Thursday, March 19, 2020

Guest Post: Coronavirus and the Finger of G-d

Health Care Renewal presents a guest post from Dr Michael Fine, a writer, community organizer, and family physician. He is the chief health strategist for the City of Central Falls, RI, and Senior Clinical and Population Health Services Officer for Blackstone Valley Community Health Care, Inc., and recipient of the Barbara Starfield Award, the John Cunningham Award, and the Austin T. Levy Award. He was director of the Rhode Island Department of Health, 2011–2015.  He is author of Abundance and Health Care Revolt


What Cheer!

So now Coronavirus is here.


Let me say up front what I’ve said before: for most of us, this will be a mild disease, and there is nothing to fear but fear itself. Still, we need to act and act fast if we are going to take good care of most people and protect our democracy.

And we have a choice. If we change a lot and change fast, we'll save the lives of a couple of hundred thousand more people, mostly people who are old or already sick. But to protect those people, we have to put the lives of young people, who are at some but minimal risk, on hold.


The lessons from China and Italy are clear. We can save lives, at least in the short run, by locking things down for three or four months. But if we are to be most effective, we have to do more than that. We have to create fever clinics and isolation hospitals. Convert existing hospitals to intensive care units. Build a health care system to take care of all Americans, and do that practically overnight. And find some way to support every American during this period, so no one is ignored or displaced during this period of extended hibernation.

To keep social peace, we need to fix what’s broken in our culture and fix it fast, otherwise people disadvantaged by our market economy won’t be able to stay home and stay quiet, and shouldn’t: many will risk more by staying home than they do from this virus. That means we need to make sure everyone has enough. Enough food and housing. Enough heat and water. Immediate access to health care when lots of people are sick.
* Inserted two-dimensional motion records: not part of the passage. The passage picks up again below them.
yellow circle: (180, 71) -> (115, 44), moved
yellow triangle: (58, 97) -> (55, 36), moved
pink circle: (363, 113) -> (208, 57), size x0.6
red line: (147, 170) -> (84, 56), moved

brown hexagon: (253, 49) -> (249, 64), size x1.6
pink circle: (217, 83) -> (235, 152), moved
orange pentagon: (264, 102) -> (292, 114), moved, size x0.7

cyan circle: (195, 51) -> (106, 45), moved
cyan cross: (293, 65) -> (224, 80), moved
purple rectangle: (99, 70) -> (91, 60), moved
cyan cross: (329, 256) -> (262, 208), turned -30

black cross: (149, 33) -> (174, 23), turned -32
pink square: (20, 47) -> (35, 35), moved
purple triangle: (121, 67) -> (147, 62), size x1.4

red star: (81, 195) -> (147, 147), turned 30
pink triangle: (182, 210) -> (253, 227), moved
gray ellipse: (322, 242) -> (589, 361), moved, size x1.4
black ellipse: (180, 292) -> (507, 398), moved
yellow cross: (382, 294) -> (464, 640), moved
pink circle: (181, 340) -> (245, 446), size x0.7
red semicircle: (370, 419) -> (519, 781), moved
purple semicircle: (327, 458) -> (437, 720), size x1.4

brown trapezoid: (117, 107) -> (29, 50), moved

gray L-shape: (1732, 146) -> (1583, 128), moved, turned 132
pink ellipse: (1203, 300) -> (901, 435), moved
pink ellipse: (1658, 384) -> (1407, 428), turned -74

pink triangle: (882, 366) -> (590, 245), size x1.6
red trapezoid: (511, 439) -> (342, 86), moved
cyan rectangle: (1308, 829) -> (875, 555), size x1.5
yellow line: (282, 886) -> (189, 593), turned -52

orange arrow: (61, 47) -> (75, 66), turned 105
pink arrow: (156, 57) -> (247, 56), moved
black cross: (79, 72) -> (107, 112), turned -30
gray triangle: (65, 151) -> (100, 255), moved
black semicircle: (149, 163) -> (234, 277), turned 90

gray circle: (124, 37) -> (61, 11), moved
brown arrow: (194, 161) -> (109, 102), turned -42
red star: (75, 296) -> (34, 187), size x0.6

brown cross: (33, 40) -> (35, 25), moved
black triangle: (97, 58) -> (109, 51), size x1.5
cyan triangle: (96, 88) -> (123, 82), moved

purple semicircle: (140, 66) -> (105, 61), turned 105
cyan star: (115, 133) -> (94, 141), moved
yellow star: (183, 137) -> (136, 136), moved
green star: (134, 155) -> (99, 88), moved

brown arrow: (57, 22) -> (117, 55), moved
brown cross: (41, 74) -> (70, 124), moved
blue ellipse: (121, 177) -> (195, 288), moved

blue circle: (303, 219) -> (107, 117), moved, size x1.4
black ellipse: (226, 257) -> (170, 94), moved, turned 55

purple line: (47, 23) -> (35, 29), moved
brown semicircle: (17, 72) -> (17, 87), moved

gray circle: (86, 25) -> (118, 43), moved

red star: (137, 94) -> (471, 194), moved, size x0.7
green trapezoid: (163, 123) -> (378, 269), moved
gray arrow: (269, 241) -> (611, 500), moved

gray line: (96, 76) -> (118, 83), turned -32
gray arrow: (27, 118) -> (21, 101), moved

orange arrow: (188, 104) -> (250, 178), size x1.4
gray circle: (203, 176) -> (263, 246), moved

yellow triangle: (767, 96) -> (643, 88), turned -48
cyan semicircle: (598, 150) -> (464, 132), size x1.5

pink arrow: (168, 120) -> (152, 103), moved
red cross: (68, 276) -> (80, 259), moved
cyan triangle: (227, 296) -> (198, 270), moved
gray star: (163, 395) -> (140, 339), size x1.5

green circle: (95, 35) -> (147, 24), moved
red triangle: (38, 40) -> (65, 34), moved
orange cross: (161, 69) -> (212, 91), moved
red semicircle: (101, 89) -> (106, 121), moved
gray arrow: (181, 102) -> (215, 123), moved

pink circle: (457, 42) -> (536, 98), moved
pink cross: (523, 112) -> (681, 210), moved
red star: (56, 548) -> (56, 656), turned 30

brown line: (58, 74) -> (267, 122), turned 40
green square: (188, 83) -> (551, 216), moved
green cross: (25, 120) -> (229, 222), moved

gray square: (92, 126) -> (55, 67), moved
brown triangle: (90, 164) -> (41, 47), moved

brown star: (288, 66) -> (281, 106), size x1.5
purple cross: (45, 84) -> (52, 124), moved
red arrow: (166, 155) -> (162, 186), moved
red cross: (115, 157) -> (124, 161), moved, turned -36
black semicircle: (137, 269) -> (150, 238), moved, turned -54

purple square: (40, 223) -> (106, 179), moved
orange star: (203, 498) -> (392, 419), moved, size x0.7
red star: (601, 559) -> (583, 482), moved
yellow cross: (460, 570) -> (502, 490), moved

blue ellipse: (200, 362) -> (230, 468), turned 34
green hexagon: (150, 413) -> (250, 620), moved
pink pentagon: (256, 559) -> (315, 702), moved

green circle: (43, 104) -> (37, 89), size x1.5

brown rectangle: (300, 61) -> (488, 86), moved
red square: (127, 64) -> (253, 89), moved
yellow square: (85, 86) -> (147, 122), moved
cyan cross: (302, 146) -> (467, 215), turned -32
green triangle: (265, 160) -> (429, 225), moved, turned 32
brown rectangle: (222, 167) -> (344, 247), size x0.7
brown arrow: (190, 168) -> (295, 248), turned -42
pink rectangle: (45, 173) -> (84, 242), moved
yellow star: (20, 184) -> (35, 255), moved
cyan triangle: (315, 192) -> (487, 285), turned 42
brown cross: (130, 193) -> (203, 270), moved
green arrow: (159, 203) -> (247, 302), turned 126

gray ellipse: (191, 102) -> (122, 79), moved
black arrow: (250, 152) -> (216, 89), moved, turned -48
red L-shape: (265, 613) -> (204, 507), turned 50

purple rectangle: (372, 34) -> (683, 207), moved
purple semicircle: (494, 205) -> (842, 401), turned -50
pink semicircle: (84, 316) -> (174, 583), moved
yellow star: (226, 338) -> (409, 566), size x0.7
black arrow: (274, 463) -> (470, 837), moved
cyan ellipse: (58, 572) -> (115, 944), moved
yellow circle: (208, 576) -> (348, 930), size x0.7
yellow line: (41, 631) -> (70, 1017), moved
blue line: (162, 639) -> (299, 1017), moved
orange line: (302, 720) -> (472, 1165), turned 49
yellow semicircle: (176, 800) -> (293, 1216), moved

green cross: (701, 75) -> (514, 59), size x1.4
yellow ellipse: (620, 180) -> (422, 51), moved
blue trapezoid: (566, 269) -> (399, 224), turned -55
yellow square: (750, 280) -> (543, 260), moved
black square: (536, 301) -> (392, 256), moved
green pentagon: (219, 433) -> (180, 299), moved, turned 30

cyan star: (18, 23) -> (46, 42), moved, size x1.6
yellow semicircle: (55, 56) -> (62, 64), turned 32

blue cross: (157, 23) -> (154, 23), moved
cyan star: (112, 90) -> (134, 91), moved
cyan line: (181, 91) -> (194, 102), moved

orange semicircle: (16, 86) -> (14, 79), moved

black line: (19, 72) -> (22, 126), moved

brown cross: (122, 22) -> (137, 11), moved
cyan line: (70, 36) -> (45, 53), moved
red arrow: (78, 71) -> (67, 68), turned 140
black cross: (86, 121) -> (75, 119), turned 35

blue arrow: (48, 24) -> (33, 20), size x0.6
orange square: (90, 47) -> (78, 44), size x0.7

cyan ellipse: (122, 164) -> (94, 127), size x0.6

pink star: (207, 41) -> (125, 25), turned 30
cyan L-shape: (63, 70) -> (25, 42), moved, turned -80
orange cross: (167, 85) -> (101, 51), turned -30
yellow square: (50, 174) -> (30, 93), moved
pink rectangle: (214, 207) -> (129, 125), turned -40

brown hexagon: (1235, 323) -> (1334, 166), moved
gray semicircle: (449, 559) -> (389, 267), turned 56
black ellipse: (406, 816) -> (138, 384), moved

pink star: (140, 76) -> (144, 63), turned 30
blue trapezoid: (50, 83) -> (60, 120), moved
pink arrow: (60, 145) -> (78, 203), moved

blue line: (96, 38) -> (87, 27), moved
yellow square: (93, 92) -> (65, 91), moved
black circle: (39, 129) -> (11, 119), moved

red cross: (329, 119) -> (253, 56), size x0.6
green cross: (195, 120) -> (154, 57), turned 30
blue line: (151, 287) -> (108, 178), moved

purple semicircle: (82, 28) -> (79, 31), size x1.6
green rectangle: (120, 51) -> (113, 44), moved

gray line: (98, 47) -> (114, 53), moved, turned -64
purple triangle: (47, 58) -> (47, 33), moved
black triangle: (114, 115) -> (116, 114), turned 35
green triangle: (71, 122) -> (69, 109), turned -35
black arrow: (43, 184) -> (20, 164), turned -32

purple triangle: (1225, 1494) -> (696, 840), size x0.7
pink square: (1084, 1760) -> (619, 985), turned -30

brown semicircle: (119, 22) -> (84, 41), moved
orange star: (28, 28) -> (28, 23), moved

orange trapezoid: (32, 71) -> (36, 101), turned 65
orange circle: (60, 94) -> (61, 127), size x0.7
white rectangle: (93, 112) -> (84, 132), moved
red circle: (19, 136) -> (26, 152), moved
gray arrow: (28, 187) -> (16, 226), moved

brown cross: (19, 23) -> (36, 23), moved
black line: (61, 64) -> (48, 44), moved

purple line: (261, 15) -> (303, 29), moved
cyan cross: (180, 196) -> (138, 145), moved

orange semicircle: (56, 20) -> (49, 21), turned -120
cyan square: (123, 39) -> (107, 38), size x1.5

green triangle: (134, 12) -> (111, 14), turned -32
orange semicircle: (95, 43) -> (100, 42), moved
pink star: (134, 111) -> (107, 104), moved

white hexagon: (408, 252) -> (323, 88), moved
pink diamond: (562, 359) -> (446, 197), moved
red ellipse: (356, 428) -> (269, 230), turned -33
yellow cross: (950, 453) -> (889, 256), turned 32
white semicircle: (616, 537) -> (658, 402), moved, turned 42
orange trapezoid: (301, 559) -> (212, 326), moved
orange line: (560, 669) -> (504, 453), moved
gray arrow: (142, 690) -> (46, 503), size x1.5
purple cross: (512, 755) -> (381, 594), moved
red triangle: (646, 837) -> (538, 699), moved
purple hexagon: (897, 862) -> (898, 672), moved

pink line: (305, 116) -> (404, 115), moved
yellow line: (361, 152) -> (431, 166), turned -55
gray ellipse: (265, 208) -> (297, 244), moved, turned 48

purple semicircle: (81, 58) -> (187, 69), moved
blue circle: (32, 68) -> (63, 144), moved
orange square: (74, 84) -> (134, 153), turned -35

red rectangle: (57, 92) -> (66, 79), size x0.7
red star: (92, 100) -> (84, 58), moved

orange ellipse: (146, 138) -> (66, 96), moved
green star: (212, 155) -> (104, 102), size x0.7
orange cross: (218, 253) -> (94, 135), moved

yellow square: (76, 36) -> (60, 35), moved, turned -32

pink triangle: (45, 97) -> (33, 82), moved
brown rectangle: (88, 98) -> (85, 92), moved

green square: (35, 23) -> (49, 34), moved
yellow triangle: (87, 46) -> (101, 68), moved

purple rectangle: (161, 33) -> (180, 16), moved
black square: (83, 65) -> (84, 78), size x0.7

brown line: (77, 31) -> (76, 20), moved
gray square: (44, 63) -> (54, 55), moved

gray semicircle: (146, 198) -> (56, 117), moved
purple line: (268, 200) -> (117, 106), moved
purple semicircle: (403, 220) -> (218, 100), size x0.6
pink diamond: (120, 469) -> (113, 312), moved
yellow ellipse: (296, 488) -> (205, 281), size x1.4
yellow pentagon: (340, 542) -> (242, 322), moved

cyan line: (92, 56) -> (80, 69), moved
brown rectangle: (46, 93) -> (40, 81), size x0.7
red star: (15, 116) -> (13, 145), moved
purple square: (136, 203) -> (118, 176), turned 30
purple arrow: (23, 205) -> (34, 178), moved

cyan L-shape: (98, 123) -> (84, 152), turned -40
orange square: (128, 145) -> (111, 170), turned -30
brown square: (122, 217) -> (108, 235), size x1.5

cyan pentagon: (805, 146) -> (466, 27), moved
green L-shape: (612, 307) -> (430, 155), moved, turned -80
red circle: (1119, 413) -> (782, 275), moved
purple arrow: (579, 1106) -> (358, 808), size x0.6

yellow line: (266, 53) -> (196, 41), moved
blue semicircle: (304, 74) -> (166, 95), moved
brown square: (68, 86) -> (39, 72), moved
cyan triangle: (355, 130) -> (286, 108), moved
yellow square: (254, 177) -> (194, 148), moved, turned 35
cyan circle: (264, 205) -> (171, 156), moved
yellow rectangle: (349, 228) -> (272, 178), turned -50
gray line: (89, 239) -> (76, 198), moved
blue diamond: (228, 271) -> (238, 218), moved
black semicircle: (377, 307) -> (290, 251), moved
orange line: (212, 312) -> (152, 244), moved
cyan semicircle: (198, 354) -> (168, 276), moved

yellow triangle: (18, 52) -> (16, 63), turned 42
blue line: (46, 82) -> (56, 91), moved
Enough internet and phone to stay connected. Enough money for us all to sustain ourselves during this period.

That means we wipe away all student loans and make college free for everyone, to pay it forward to the young people who we are asking to sacrifice now. That means we build a health care system that can care for everyone, the hell with what insurance card they carry, and that we do that overnight. And that means we take care of people before we take care of corporations. Which means wealth will shift from the rich, who have too much and have had too much for too long, to most people, who may have just enough but teeter on the edge unnecessarily. That means we do what we should have done long ago.

I have been thinking about the bankruptcy of our political culture for a long time, thinking about how we've let ourselves be polarized by people who take care of only themselves. At the time Merrick Garland’s nomination to the Supreme Court was illegally blocked, we needed a general strike. When the Russian involvement in the elections and mess about Ukraine was uncovered, we needed a national day of reflection, reconciliation and repentance, so that we might see ourselves and one another, and defend ourselves as one nation indivisible again.  This isn’t about Republicans or Democrats. Both parties have people of conscience in them. But both have become impotent, slaves to people with money, people who like to hear themselves talk and believe their own propaganda, people who are out only for themselves. While no one has been taking care of the business of democracy, which is what this country is about.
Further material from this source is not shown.